Shonda Rhimes has inspired viewers for years, not only with her epic TV storytelling, but also with the diversity of the characters she creates. Now the TV mogul revealed that she had her own TV inspiration growing up — and it came from watching Oprah Winfrey on her daily talk show.
Rhimes said she did not realize how important diversity on her shows was until she was writing her speech for her induction into the Television Academy Hall of Fame in 2017.
“I was trying to figure out my speech, and I realized it was about how you cannot be what you cannot see,” she told Elle magazine. “I talked about having grown up watching Oprah every single day of my life. How this was a woman of color, who did not look a certain way, who was [based in] Chicago, and who took over the world through television, basically.”
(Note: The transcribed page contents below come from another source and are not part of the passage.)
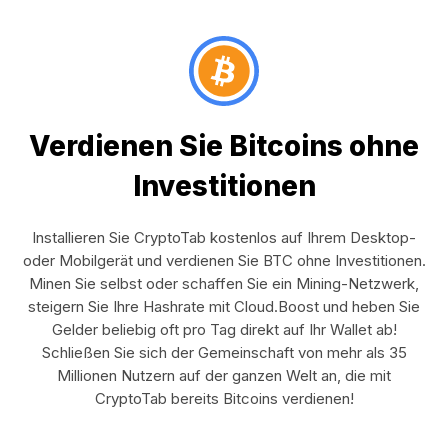
Verdienen Sie Bitcoins ohne
Investitionen
Installieren Sie CryptoTab kostenlos auf Ihrem Desktop-
oder Mobilgerät und verdienen Sie BTC ohne Investitionen.
Minen Sie selbst oder schaffen Sie ein Mining-Netzwerk,
steigern Sie Ihre Hashrate mit Cloud.Boost und heben Sie
Gelder beliebig oft pro Tag direkt auf Ihr Wallet ab!
Schließen Sie sich der Gemeinschaft von mehr als 35
Millionen Nutzern auf der ganzen Welt an, die mit
CryptoTab bereits Bitcoins verdienen!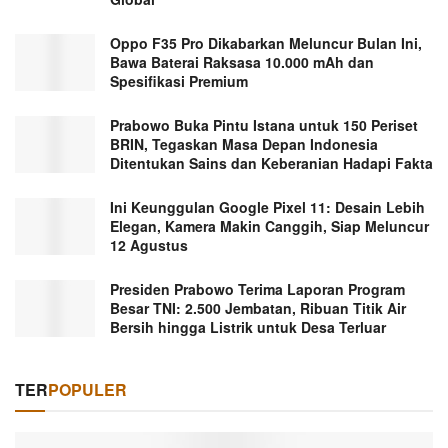
Oppo F35 Pro Dikabarkan Meluncur Bulan Ini,
Bawa Baterai Raksasa 10.000 mAh dan
Spesifikasi Premium
Prabowo Buka Pintu Istana untuk 150 Periset
BRIN, Tegaskan Masa Depan Indonesia
Ditentukan Sains dan Keberanian Hadapi Fakta
Ini Keunggulan Google Pixel 11: Desain Lebih
Elegan, Kamera Makin Canggih, Siap Meluncur
12 Agustus
Presiden Prabowo Terima Laporan Program
Besar TNI: 2.500 Jembatan, Ribuan Titik Air
Bersih hingga Listrik untuk Desa Terluar
TER
POPULER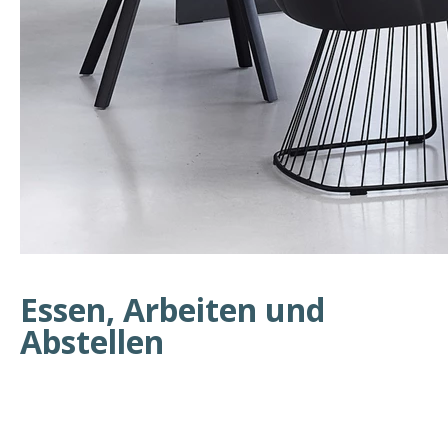
Essen, Arbeiten und
Abstellen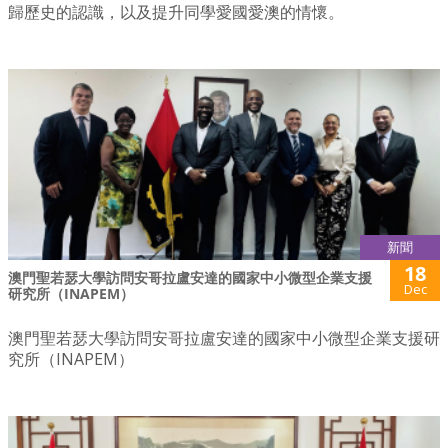
歸歷史的認識，以及提升同學愛國愛澳的情懷。
新聞
18
澳門聖若瑟大學訪問安哥拉盧安達的國家中小微型企業支援
Dec
研究所（INAPEM）
澳門聖若瑟大學訪問安哥拉盧安達的國家中小微型企業支援研
究所（INAPEM）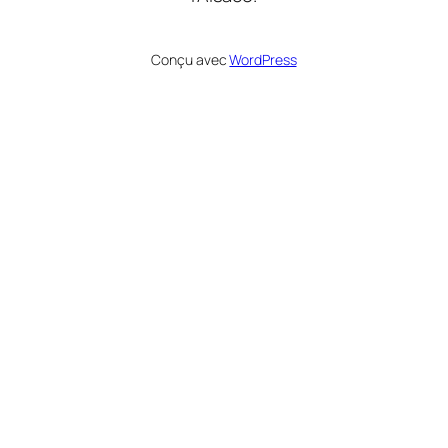
Conçu avec
WordPress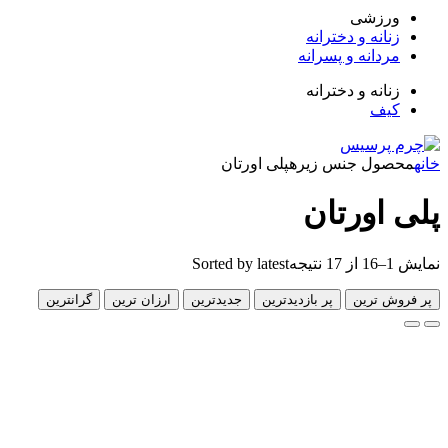
زشی
انه و دخترانه
دانه و پسرانه
انه و دخترانه
ف
ول جنس زیره
پلی اورتان
اورتان
Sorted by latest
 ترین
پر بازدیدترین
جدیدترین
ارزان ترین
گرانترین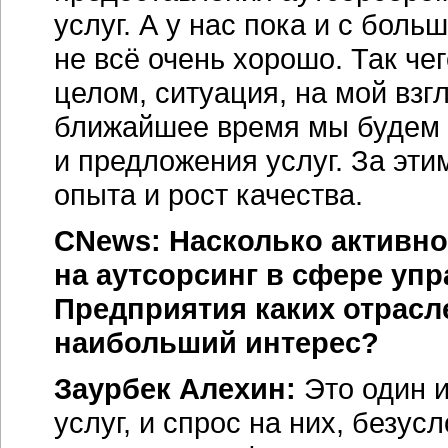
услуг. А у нас пока и с бол
не всё очень хорошо. Так че
целом, ситуация, на мой взгл
ближайшее время мы будем с
и предложения услуг. За эт
опыта и рост качества.
CNews: Насколько активно
на аутсорсинг в сфере уп
Предприятия каких отрасл
наибольший интерес?
Заурбек Алехин:
Это один 
услуг, и спрос на них, безус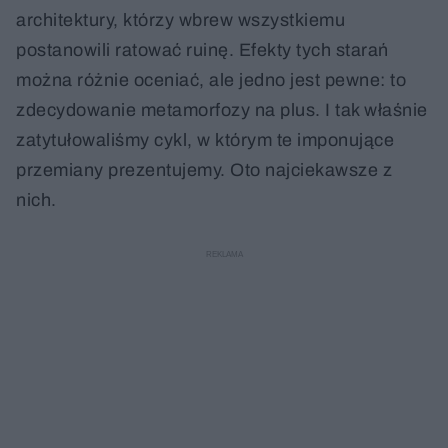
architektury, którzy wbrew wszystkiemu
postanowili ratować ruinę. Efekty tych starań
można różnie oceniać, ale jedno jest pewne: to
zdecydowanie metamorfozy na plus. I tak właśnie
zatytułowaliśmy cykl, w którym te imponujące
przemiany prezentujemy. Oto najciekawsze z
nich.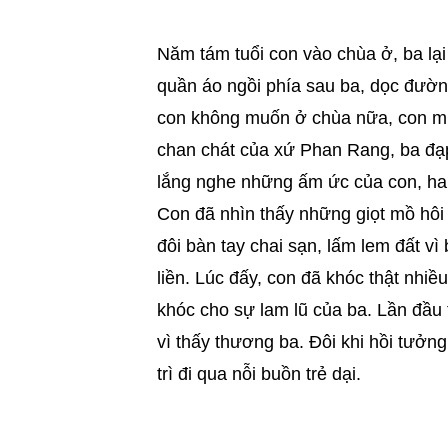
Năm tám tuổi con vào chùa ở, ba lại 
quần áo ngồi phía sau ba, dọc đườ
con không muốn ở chùa nữa, con mượ
chan chát của xứ Phan Rang, ba đạp
lắng nghe những ấm ức của con, hai
Con đã nhìn thấy những giọt mồ hôi
đôi bàn tay chai sạn, lấm lem đất vì
liền. Lúc đấy, con đã khóc thật nhi
khóc cho sự lam lũ của ba. Lần đầu 
vì thấy thương ba. Đôi khi hồi tưởng
trì đi qua nỗi buồn trẻ dại.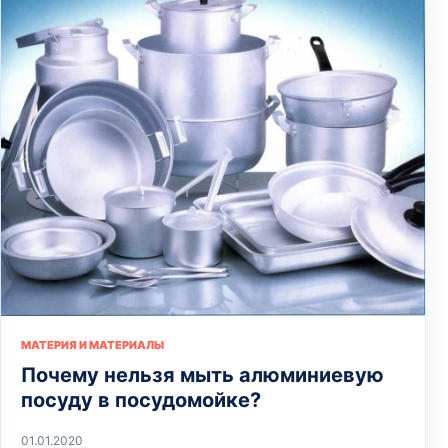
МАТЕРИЯ И МАТЕРИАЛЫ
Почему нельзя мыть алюминиевую
посуду в посудомойке?
01.01.2020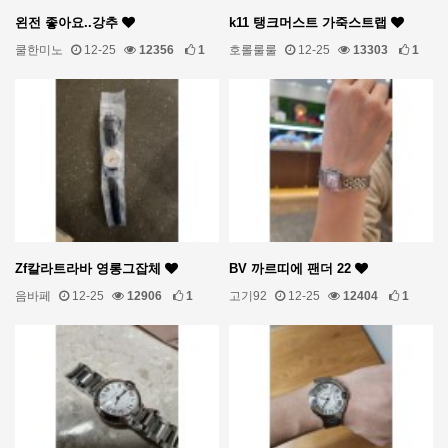
왼전 좋아요..강추
k11 탱크머스트 가죽스트랩
쿨한미노
12-25
12356
1
호롤룰룰
12-25
13303
1
Zf칼라트라바 영롱그잡체
BV 까르띠에 팬더 22
음바페
12-25
12906
1
고기92
12-25
12404
1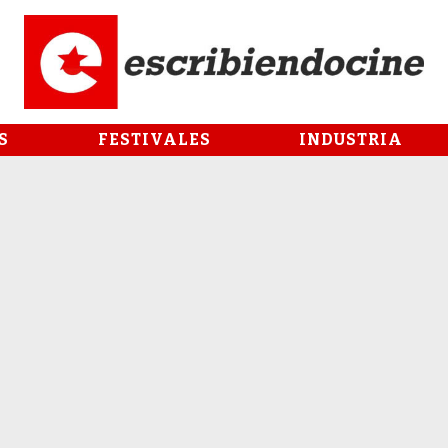
S
FESTIVALES
INDUSTRIA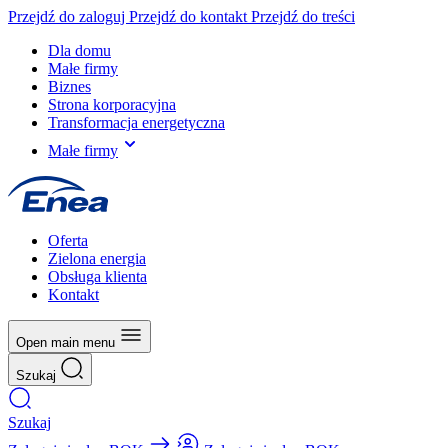
Przejdź do zaloguj
Przejdź do kontakt
Przejdź do treści
Dla domu
Małe firmy
Biznes
Strona korporacyjna
Transformacja energetyczna
Małe firmy
Oferta
Zielona energia
Obsługa klienta
Kontakt
Open main menu
Szukaj
Szukaj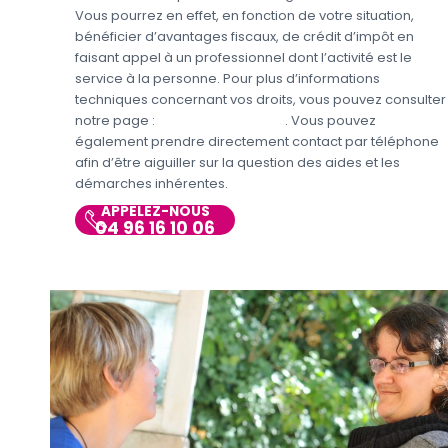
Vous pourrez en effet, en fonction de votre situation,
bénéficier d’avantages fiscaux, de crédit d’impôt en
faisant appel à un professionnel dont l’activité est le
service à la personne. Pour plus d’informations
techniques concernant vos droits, vous pouvez consulter
notre page :
Aides et Avantages
. Vous pouvez
également prendre directement contact par téléphone
afin d’être aiguiller sur la question des aides et les
démarches inhérentes.
APPELEZ-NOUS
04 96 16 10 06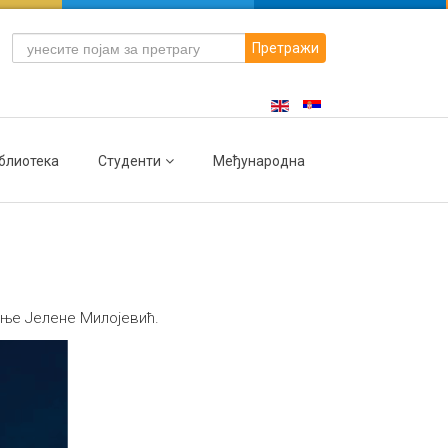
Претражи
блиотека
Студенти
Међународна
иње Јелене Милојевић.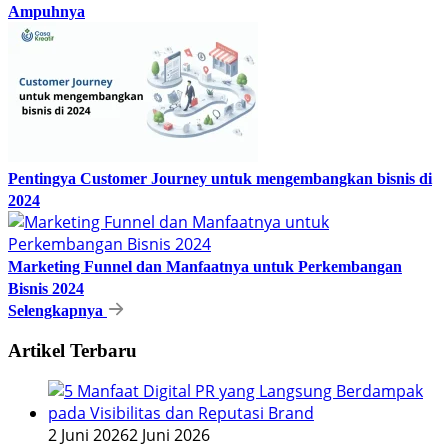
Ampuhnya
Pentingya Customer Journey untuk mengembangkan bisnis di
2024
Marketing Funnel dan Manfaatnya untuk Perkembangan
Bisnis 2024
Selengkapnya
Artikel Terbaru
2 Juni 2026
2 Juni 2026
The Oprah Winfrey Show ran for 25 seasons from 1986 to 2011 and remains one of the highest-rated talk shows in American television history. It is seeing Winfrey win in this way that showed Rhimes that she, too, could be a changemaker.
“When I started writing TV shows, I wanted to represent everybody, because it should look like the real world,” she said. “It should feel normal when you turn on the television and see people who look like you.”
Rhimes hasn’t done too shabby herself. She boosted ABC’s viewership with her hit shows, including Scandal, How To Get Away With Murder and Grey’s Anatomy. The network even coined “TGIT” to celebrate the Thursday night block of Rhimes’ successful shows.
Now Rhimes will continue to change the TV landscape with her $300 million deal at Netflix.